Work instructions: Which lines make up the answer? Those from the line with "années 20s ." through the end of the data; reproduce them exactly.

Data extract:

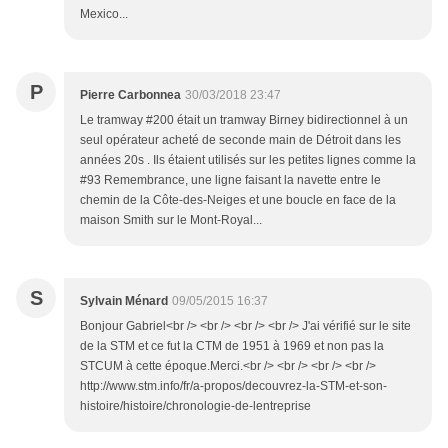
Mexico...
P
Pierre Carbonnea
30/03/2018 23:47
Le tramway #200 était un tramway Birney bidirectionnel à un
seul opérateur acheté de seconde main de Détroit dans les
années 20s . Ils étaient utilisés sur les petites lignes comme la
#93 Remembrance, une ligne faisant la navette entre le
chemin de la Côte-des-Neiges et une boucle en face de la
maison Smith sur le Mont-Royal...
S
Sylvain Ménard
09/05/2015 16:37
Bonjour Gabriel<br /> <br /> <br /> <br /> J'ai vérifié sur le site
de la STM et ce fut la CTM de 1951 à 1969 et non pas la
STCUM à cette époque.Merci.<br /> <br /> <br /> <br />
http://www.stm.info/fr/a-propos/decouvrez-la-STM-et-son-
histoire/histoire/chronologie-de-lentreprise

Completed exercise:
années 20s . Ils étaient utilisés sur les petites lignes comme la
#93 Remembrance, une ligne faisant la navette entre le
chemin de la Côte-des-Neiges et une boucle en face de la
maison Smith sur le Mont-Royal...
S
Sylvain Ménard
09/05/2015 16:37
Bonjour Gabriel<br /> <br /> <br /> <br /> J'ai vérifié sur le site
de la STM et ce fut la CTM de 1951 à 1969 et non pas la
STCUM à cette époque.Merci.<br /> <br /> <br /> <br />
http://www.stm.info/fr/a-propos/decouvrez-la-STM-et-son-
histoire/histoire/chronologie-de-lentreprise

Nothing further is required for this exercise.